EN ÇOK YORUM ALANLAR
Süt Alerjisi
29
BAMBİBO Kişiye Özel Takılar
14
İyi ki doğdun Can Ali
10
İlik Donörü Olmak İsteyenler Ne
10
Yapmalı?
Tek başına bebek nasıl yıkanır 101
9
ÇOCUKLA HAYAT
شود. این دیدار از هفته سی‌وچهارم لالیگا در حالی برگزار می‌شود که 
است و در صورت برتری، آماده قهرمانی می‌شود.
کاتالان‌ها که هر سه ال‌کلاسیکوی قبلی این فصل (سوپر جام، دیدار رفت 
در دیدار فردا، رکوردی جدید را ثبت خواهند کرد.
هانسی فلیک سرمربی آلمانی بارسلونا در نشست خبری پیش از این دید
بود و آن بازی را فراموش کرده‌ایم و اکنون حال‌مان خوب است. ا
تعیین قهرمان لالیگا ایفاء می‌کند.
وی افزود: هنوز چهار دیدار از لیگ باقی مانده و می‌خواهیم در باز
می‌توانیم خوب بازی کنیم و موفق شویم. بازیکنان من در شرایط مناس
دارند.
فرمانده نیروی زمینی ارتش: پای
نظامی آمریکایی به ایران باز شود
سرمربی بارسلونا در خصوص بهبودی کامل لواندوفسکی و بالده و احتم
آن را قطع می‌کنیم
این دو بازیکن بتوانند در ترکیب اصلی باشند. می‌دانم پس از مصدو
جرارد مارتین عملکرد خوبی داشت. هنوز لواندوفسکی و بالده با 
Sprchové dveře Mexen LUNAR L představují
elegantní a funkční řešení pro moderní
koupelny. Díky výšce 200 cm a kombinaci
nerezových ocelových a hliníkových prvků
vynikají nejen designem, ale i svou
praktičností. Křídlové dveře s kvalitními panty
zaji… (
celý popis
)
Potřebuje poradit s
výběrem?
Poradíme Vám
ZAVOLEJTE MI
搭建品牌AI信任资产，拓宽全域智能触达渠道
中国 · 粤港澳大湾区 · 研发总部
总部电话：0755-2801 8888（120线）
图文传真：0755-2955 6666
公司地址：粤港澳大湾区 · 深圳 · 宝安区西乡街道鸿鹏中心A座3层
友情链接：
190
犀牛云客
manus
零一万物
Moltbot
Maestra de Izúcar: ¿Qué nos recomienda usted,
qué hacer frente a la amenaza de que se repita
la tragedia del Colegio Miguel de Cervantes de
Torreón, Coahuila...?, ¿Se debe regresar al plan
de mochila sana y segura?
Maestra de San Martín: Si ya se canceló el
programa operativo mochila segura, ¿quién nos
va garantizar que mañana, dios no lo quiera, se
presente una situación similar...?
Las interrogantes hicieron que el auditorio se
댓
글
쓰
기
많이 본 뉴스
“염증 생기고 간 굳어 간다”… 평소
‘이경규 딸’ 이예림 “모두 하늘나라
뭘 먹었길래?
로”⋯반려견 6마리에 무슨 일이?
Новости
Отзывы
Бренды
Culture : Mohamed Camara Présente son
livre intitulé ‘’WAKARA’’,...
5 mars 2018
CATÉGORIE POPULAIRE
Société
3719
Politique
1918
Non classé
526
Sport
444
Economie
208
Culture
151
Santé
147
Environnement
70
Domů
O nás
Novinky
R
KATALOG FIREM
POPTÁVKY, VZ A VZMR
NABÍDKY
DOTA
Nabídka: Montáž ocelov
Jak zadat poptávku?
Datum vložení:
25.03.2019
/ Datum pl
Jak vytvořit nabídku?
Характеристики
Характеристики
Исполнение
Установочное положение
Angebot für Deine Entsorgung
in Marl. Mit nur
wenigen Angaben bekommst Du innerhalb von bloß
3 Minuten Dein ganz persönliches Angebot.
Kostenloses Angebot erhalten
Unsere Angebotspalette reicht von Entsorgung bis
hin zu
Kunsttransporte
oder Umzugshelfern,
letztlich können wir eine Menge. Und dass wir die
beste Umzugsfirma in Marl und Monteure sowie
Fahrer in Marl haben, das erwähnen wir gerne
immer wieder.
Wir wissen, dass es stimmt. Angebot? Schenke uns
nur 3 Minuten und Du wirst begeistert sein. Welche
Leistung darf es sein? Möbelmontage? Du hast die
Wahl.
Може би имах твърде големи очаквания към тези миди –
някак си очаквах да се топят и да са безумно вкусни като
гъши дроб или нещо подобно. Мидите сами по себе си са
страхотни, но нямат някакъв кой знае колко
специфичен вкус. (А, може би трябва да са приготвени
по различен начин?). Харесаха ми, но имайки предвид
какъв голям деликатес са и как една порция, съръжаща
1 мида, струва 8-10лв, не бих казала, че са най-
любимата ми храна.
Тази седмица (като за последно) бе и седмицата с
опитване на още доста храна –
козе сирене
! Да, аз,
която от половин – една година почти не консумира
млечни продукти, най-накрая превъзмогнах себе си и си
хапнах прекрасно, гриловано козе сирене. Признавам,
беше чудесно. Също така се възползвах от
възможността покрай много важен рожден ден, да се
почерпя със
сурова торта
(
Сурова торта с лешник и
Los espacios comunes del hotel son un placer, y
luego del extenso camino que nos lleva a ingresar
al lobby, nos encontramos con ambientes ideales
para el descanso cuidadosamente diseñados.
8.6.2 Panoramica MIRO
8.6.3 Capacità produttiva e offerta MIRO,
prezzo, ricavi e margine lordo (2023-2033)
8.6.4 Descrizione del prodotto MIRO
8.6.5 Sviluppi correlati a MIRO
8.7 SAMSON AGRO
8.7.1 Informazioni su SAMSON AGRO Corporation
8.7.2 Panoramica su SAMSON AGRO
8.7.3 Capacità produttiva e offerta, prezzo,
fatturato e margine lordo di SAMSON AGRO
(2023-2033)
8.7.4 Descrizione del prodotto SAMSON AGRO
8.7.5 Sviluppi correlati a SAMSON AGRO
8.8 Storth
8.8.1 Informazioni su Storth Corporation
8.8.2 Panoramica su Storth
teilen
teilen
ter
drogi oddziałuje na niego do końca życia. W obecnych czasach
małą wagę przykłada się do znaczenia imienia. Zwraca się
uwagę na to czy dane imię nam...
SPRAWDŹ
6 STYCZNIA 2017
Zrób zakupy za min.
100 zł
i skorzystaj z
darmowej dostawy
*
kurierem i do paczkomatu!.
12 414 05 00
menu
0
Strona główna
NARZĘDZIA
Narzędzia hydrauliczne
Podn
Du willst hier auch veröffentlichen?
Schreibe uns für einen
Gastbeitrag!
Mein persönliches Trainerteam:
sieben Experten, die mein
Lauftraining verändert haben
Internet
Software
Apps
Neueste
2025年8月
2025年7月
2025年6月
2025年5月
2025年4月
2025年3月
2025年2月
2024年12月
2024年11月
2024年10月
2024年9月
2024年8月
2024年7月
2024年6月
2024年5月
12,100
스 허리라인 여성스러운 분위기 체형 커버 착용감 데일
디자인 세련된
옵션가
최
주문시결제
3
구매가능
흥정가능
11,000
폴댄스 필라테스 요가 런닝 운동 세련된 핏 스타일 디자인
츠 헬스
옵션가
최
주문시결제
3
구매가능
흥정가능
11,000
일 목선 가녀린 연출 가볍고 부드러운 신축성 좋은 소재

_ _ _ _ _ _ _

▶ Goal of the exercise
Output each entry once again, exactly as shown above.

▶ Result
EN ÇOK YORUM ALANLAR
Süt Alerjisi
29
BAMBİBO Kişiye Özel Takılar
14
İyi ki doğdun Can Ali
10
İlik Donörü Olmak İsteyenler Ne
10
Yapmalı?
Tek başına bebek nasıl yıkanır 101
9
ÇOCUKLA HAYAT
شود. این دیدار از هفته سی‌وچهارم لالیگا در حالی برگزار می‌شود که 
است و در صورت برتری، آماده قهرمانی می‌شود.
کاتالان‌ها که هر سه ال‌کلاسیکوی قبلی این فصل (سوپر جام، دیدار رفت 
در دیدار فردا، رکوردی جدید را ثبت خواهند کرد.
هانسی فلیک سرمربی آلمانی بارسلونا در نشست خبری پیش از این دید
بود و آن بازی را فراموش کرده‌ایم و اکنون حال‌مان خوب است. ا
تعیین قهرمان لالیگا ایفاء می‌کند.
وی افزود: هنوز چهار دیدار از لیگ باقی مانده و می‌خواهیم در باز
می‌توانیم خوب بازی کنیم و موفق شویم. بازیکنان من در شرایط مناس
دارند.
فرمانده نیروی زمینی ارتش: پای
نظامی آمریکایی به ایران باز شود
سرمربی بارسلونا در خصوص بهبودی کامل لواندوفسکی و بالده و احتم
آن را قطع می‌کنیم
این دو بازیکن بتوانند در ترکیب اصلی باشند. می‌دانم پس از مصدو
جرارد مارتین عملکرد خوبی داشت. هنوز لواندوفسکی و بالده با 
Sprchové dveře Mexen LUNAR L představují
elegantní a funkční řešení pro moderní
koupelny. Díky výšce 200 cm a kombinaci
nerezových ocelových a hliníkových prvků
vynikají nejen designem, ale i svou
praktičností. Křídlové dveře s kvalitními panty
zaji… (
celý popis
)
Potřebuje poradit s
výběrem?
Poradíme Vám
ZAVOLEJTE MI
搭建品牌AI信任资产，拓宽全域智能触达渠道
中国 · 粤港澳大湾区 · 研发总部
总部电话：0755-2801 8888（120线）
图文传真：0755-2955 6666
公司地址：粤港澳大湾区 · 深圳 · 宝安区西乡街道鸿鹏中心A座3层
友情链接：
190
犀牛云客
manus
零一万物
Moltbot
Maestra de Izúcar: ¿Qué nos recomienda usted,
qué hacer frente a la amenaza de que se repita
la tragedia del Colegio Miguel de Cervantes de
Torreón, Coahuila...?, ¿Se debe regresar al plan
de mochila sana y segura?
Maestra de San Martín: Si ya se canceló el
programa operativo mochila segura, ¿quién nos
va garantizar que mañana, dios no lo quiera, se
presente una situación similar...?
Las interrogantes hicieron que el auditorio se
댓
글
쓰
기
많이 본 뉴스
“염증 생기고 간 굳어 간다”… 평소
‘이경규 딸’ 이예림 “모두 하늘나라
뭘 먹었길래?
로”⋯반려견 6마리에 무슨 일이?
Новости
Отзывы
Бренды
Culture : Mohamed Camara Présente son
livre intitulé ‘’WAKARA’’,...
5 mars 2018
CATÉGORIE POPULAIRE
Société
3719
Politique
1918
Non classé
526
Sport
444
Economie
208
Culture
151
Santé
147
Environnement
70
Domů
O nás
Novinky
R
KATALOG FIREM
POPTÁVKY, VZ A VZMR
NABÍDKY
DOTA
Nabídka: Montáž ocelov
Jak zadat poptávku?
Datum vložení:
25.03.2019
/ Datum pl
Jak vytvořit nabídku?
Характеристики
Характеристики
Исполнение
Установочное положение
Angebot für Deine Entsorgung
in Marl. Mit nur
wenigen Angaben bekommst Du innerhalb von bloß
3 Minuten Dein ganz persönliches Angebot.
Kostenloses Angebot erhalten
Unsere Angebotspalette reicht von Entsorgung bis
hin zu
Kunsttransporte
oder Umzugshelfern,
letztlich können wir eine Menge. Und dass wir die
beste Umzugsfirma in Marl und Monteure sowie
Fahrer in Marl haben, das erwähnen wir gerne
immer wieder.
Wir wissen, dass es stimmt. Angebot? Schenke uns
nur 3 Minuten und Du wirst begeistert sein. Welche
Leistung darf es sein? Möbelmontage? Du hast die
Wahl.
Може би имах твърде големи очаквания към тези миди –
някак си очаквах да се топят и да са безумно вкусни като
гъши дроб или нещо подобно. Мидите сами по себе си са
страхотни, но нямат някакъв кой знае колко
специфичен вкус. (А, може би трябва да са приготвени
по различен начин?). Харесаха ми, но имайки предвид
какъв голям деликатес са и как една порция, съръжаща
1 мида, струва 8-10лв, не бих казала, че са най-
любимата ми храна.
Тази седмица (като за последно) бе и седмицата с
опитване на още доста храна –
козе сирене
! Да, аз,
която от половин – една година почти не консумира
млечни продукти, най-накрая превъзмогнах себе си и си
хапнах прекрасно, гриловано козе сирене. Признавам,
беше чудесно. Също така се възползвах от
възможността покрай много важен рожден ден, да се
почерпя със
сурова торта
(
Сурова торта с лешник и
Los espacios comunes del hotel son un placer, y
luego del extenso camino que nos lleva a ingresar
al lobby, nos encontramos con ambientes ideales
para el descanso cuidadosamente diseñados.
8.6.2 Panoramica MIRO
8.6.3 Capacità produttiva e offerta MIRO,
prezzo, ricavi e margine lordo (2023-2033)
8.6.4 Descrizione del prodotto MIRO
8.6.5 Sviluppi correlati a MIRO
8.7 SAMSON AGRO
8.7.1 Informazioni su SAMSON AGRO Corporation
8.7.2 Panoramica su SAMSON AGRO
8.7.3 Capacità produttiva e offerta, prezzo,
fatturato e margine lordo di SAMSON AGRO
(2023-2033)
8.7.4 Descrizione del prodotto SAMSON AGRO
8.7.5 Sviluppi correlati a SAMSON AGRO
8.8 Storth
8.8.1 Informazioni su Storth Corporation
8.8.2 Panoramica su Storth
teilen
teilen
ter
drogi oddziałuje na niego do końca życia. W obecnych czasach
małą wagę przykłada się do znaczenia imienia. Zwraca się
uwagę na to czy dane imię nam...
SPRAWDŹ
6 STYCZNIA 2017
Zrób zakupy za min.
100 zł
i skorzystaj z
darmowej dostawy
*
kurierem i do paczkomatu!.
12 414 05 00
menu
0
Strona główna
NARZĘDZIA
Narzędzia hydrauliczne
Podn
Du willst hier auch veröffentlichen?
Schreibe uns für einen
Gastbeitrag!
Mein persönliches Trainerteam:
sieben Experten, die mein
Lauftraining verändert haben
Internet
Software
Apps
Neueste
2025年8月
2025年7月
2025年6月
2025年5月
2025年4月
2025年3月
2025年2月
2024年12月
2024年11月
2024年10月
2024年9月
2024年8月
2024年7月
2024年6月
2024年5月
12,100
스 허리라인 여성스러운 분위기 체형 커버 착용감 데일
디자인 세련된
옵션가
최
주문시결제
3
구매가능
흥정가능
11,000
폴댄스 필라테스 요가 런닝 운동 세련된 핏 스타일 디자인
츠 헬스
옵션가
최
주문시결제
3
구매가능
흥정가능
11,000
일 목선 가녀린 연출 가볍고 부드러운 신축성 좋은 소재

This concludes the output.